Dataset excerpts
+ + +

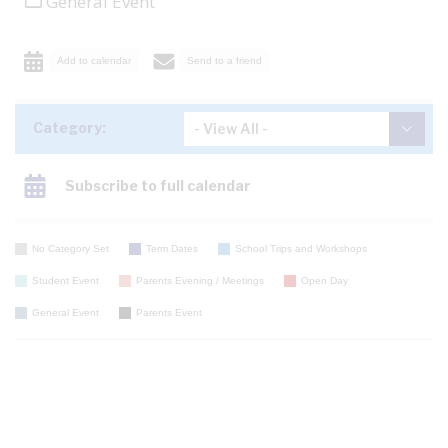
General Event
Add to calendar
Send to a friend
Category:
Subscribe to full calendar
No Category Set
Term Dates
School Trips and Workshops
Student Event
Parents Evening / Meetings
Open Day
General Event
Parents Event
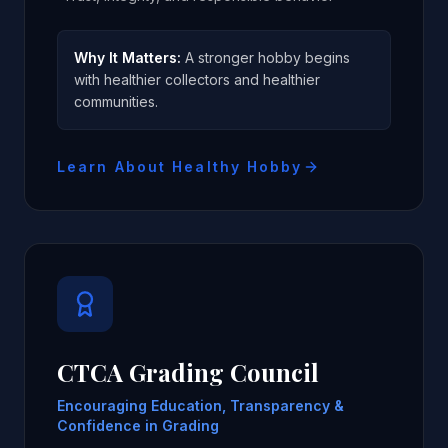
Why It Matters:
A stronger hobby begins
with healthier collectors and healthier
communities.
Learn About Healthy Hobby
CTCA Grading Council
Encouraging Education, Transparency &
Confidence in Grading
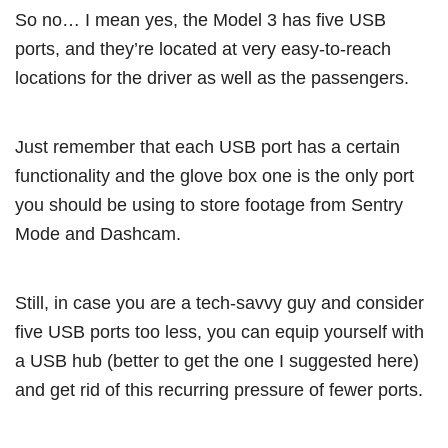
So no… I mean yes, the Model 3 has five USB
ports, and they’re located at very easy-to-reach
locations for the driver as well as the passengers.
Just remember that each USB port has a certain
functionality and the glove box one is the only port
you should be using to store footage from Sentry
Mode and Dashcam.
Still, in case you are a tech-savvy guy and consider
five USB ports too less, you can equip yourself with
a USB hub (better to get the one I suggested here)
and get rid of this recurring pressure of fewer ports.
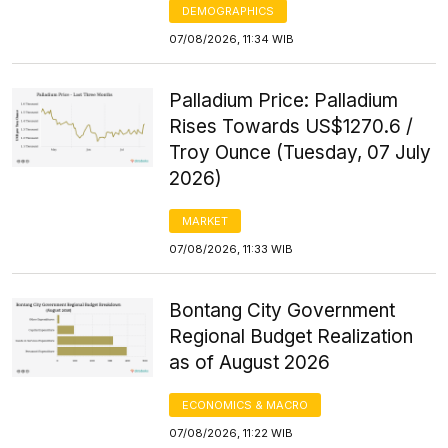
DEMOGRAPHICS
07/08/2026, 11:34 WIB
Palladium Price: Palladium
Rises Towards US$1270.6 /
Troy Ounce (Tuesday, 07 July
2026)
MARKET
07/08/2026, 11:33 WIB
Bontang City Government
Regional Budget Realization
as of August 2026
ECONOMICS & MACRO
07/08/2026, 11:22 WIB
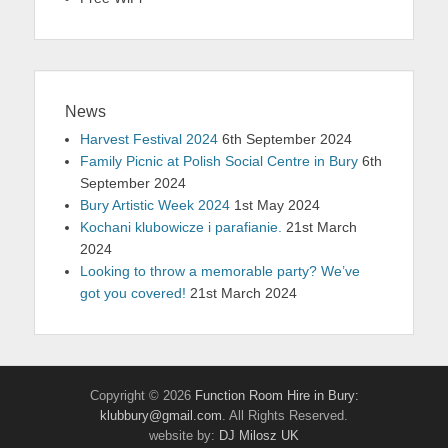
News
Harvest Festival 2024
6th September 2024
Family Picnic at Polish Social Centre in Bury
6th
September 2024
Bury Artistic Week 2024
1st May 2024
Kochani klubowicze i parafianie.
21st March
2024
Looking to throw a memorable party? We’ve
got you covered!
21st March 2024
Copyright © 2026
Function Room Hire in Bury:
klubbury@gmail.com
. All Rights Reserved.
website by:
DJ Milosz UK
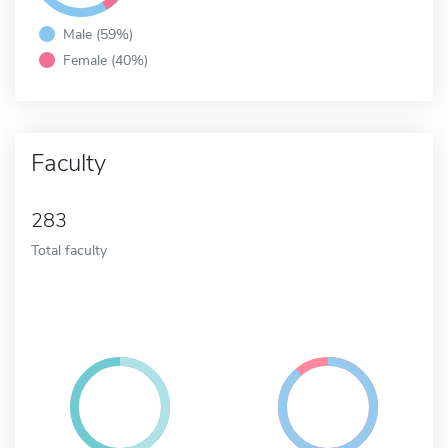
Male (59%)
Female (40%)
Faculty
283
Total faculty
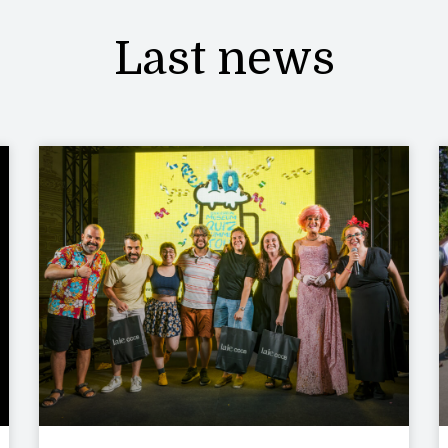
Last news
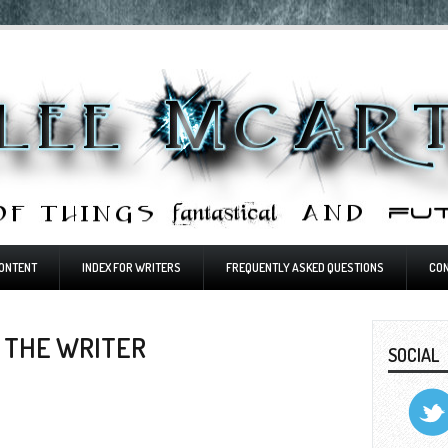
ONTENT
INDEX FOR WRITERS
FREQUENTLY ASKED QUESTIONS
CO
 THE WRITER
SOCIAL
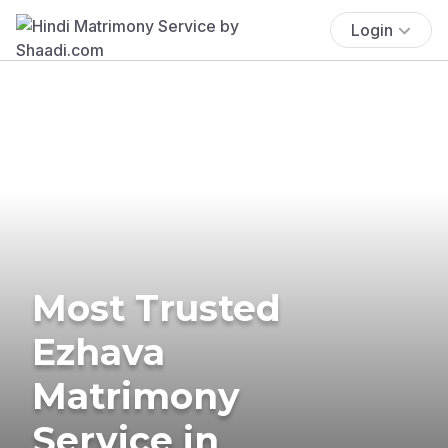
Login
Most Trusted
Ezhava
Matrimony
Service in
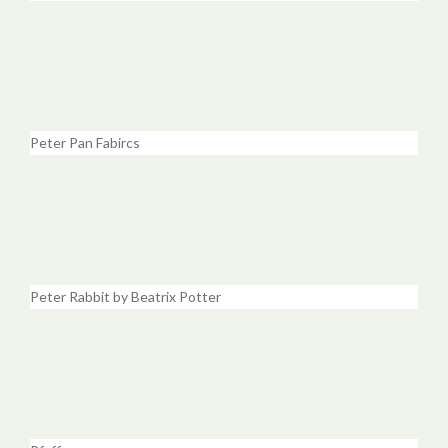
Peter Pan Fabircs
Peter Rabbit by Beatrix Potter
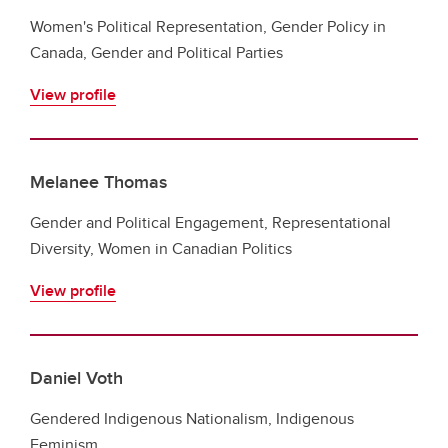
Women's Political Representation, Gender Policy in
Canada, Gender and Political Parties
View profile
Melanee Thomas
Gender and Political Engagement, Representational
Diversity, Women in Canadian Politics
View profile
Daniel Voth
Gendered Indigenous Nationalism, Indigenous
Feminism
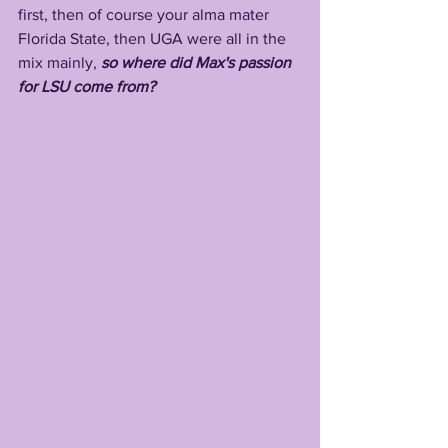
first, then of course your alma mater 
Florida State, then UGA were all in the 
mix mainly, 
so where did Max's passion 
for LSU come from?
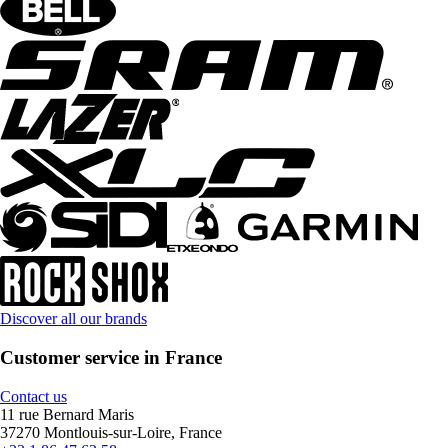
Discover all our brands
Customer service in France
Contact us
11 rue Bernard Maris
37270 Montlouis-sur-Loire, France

+ + +

*Goal of the exercise*
Each entry is to be output exactly, and no picture is to appear.

*Answer box*
General Event
Add to calendar
Send to a friend
Category:
Subscribe to full calendar
No Category Set
Term Dates
School Trips and Workshops
Student Event
Parents Evening / Meetings
Open Day
General Event
Parents Event
Why It Matters:
A stronger hobby begins
with healthier collectors and healthier
communities.
Learn About Healthy Hobby
CTCA Grading Council
Encouraging Education, Transparency &
Confidence in Grading
So no… I mean yes, the Model 3 has five USB
ports, and they’re located at very easy-to-reach
locations for the driver as well as the passengers.
Just remember that each USB port has a certain
functionality and the glove box one is the only port
you should be using to store footage from Sentry
Mode and Dashcam.
Still, in case you are a tech-savvy guy and consider
five USB ports too less, you can equip yourself with
a USB hub (better to get the one I suggested here)
and get rid of this recurring pressure of fewer ports.
DEMOGRAPHICS
07/08/2026, 11:34 WIB
Palladium Price: Palladium
Rises Towards US$1270.6 /
Troy Ounce (Tuesday, 07 July
2026)
MARKET
07/08/2026, 11:33 WIB
Bontang City Government
Regional Budget Realization
as of August 2026
ECONOMICS & MACRO
07/08/2026, 11:22 WIB
News
Harvest Festival 2024
6th September 2024
Family Picnic at Polish Social Centre in Bury
6th
September 2024
Bury Artistic Week 2024
1st May 2024
Kochani klubowicze i parafianie.
21st March
2024
Looking to throw a memorable party? We’ve
got you covered!
21st March 2024
Copyright © 2026
Function Room Hire in Bury:
klubbury@gmail.com
. All Rights Reserved.
website by:
DJ Milosz UK
Male (59%)
Female (40%)
Faculty
283
Total faculty
Last news
ONTENT
INDEX FOR WRITERS
FREQUENTLY ASKED QUESTIONS
CO
 THE WRITER
SOCIAL
Login
Most Trusted
Ezhava
Matrimony
Service in
Peter Pan Fabircs
Peter Rabbit by Beatrix Potter
Women's Political Representation, Gender Policy in
Canada, Gender and Political Parties
View profile
Melanee Thomas
Gender and Political Engagement, Representational
Diversity, Women in Canadian Politics
View profile
Daniel Voth
Gendered Indigenous Nationalism, Indigenous
Feminism
first, then of course your alma mater 
Florida State, then UGA were all in the 
mix mainly, 
so where did Max's passion 
for LSU come from?
Discover all our brands
Customer service in France
Contact us
11 rue Bernard Maris
37270 Montlouis-sur-Loire, France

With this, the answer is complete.